Smith’s Landing was renamed Fort Fitzgerald in 1915.
The first outboard motors (kickers) were put on sale in Fort Smith in 1916, although one had been packed over the portage in 1914 to be used in building the RCMP barracks in Fort Res. In 1916, old timer “Billy” McNeil became the Chief Buffalo Ranger in what was to be Wood Buffalo National Park. Another old timer, Isidore Mercredi, hauled the last scow over the portage with horse and wagon in 1919.
In 1921, the HBC brought in the first truck and car, both Model T Fords. Later the same year, an Imperial Oil Junker made the first aircraft landing in Smith.
A Government Administration Building was built in 1921 with Gordon Cumming as the Administrator. The first Court of Justice was convened resulting in the first hanging that same year. Wood Buffalo National Park was established in 1922.
An airport was built in 1928 and scheduled air mail was being delivered in 1929. Progress was moving right along.
The Royal Canadian Corps of Signals had set up shop in 1925. Between 1925 and 1934, the Ryan Brothers had a monopoly on the Fitz-Smith portage by Government franchise. Between 1931 and 1934, several landslides wrecked the road down to the river at Fort Smith.
The Anglican Church opened a Mission in 1934, building a Church in 1936 and opening the first public school in 1939.
And then in 1942, the United States Army showed up. They built roads and airstrips all over the north (at least as far north as Norman Wells). They provided an incredible amount of employment. One Fort Smith resident recalls marching back and forth across the wooden army bridge over the Salt River for several years. “The rifle was heavy”, he recalls, “but the pay was good and nobody tried to blow up my bridge”.

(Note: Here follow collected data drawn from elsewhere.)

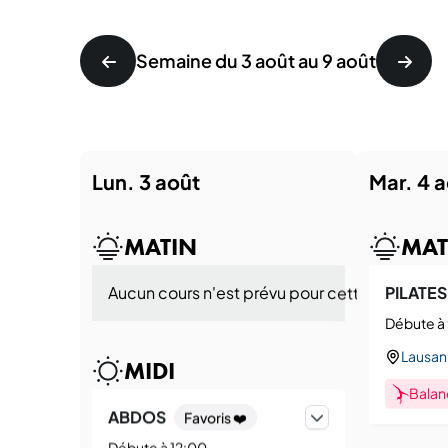
Semaine du 3 août au 9 août
lun. 3 août
mar. 4 
MATIN
MAT
Aucun cours n'est prévu pour cette période a
PILATES
Débute à
Lausan
MIDI
Balan
ABDOS
Favoris ❤️
Débute à 12:00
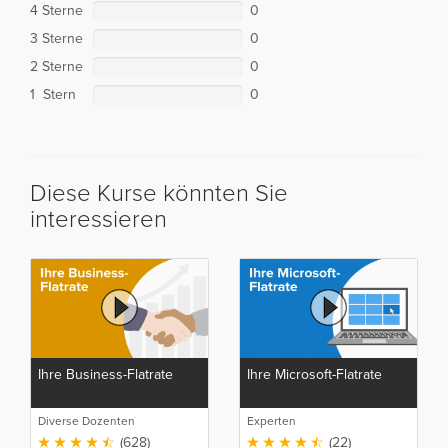
4 Sterne
0
3 Sterne
0
2 Sterne
0
1 Stern
0
Diese Kurse könnten Sie
interessieren
Ihre Business-Flatrate
Ihre Microsoft-Flatrate
Diverse Dozenten
Experten
(628)
(22)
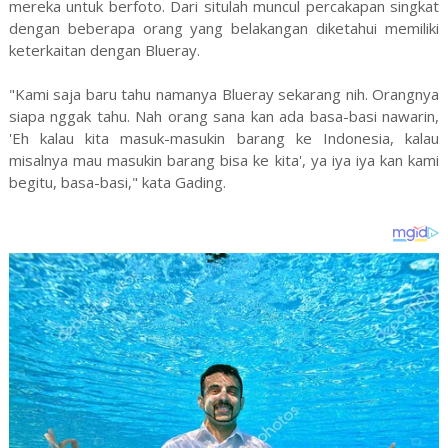
mereka untuk berfoto. Dari situlah muncul percakapan singkat
dengan beberapa orang yang belakangan diketahui memiliki
keterkaitan dengan Blueray.
"Kami saja baru tahu namanya Blueray sekarang nih. Orangnya
siapa nggak tahu. Nah orang sana kan ada basa-basi nawarin,
'Eh kalau kita masuk-masukin barang ke Indonesia, kalau
misalnya mau masukin barang bisa ke kita', ya iya iya kan kami
begitu, basa-basi," kata Gading.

Between 1940 and 1950, traffic over the portage climbed steadily. Fort Smith’s population grew from 250 in 1946 to 448 in 1952, to 1,681 in 1961.
Land slides had devastated the Fort Smith river bank portage road in 1944 and 1945, so in 1946, the move was made to Bell Rock. A new road was built to Bell rock in 1953-54, improved south to Fort Fitzgerald in 1955-56 and widened and resurfaced in 1958-59; all of which was just a little late and ignored certain realities.
An all-weather road had reached Hay River in 1948 and in increasing amount of marine transportation was happening there. NTCL was shifting more and more of its operation from Bell Rock to Hay River. Goods were being shipped to Yellowknife via Hay River. More and more aircraft were coming into use. The old water route and Smith portage didn’t make sense anymore; it was slower and it cost more.
Fort Smith was incorporated as a village in 1964 and two short years later, with a population of 2,130, became a town on October 1, 1966. The all-weather road from Hay River was officially completed in 1966, as well, permanently linking Canada to Fort Smith.
The completion of a southern rail link to Hay River in 1964 meant that Fort Smith’s role as the transportation hub was largely eliminated and barge operations on the Slave River ceased in 1968. When Yellowknife became the official Territorial capital in 1967, (“G” Division of the RCMP relocated not long afterward), Fort Smith still remained the administrative centre of the Government of the NWT’s vast region.
Today, Fort Smith’s economy is based on federal, territorial and Aboriginal government along with education, tourism and forestry.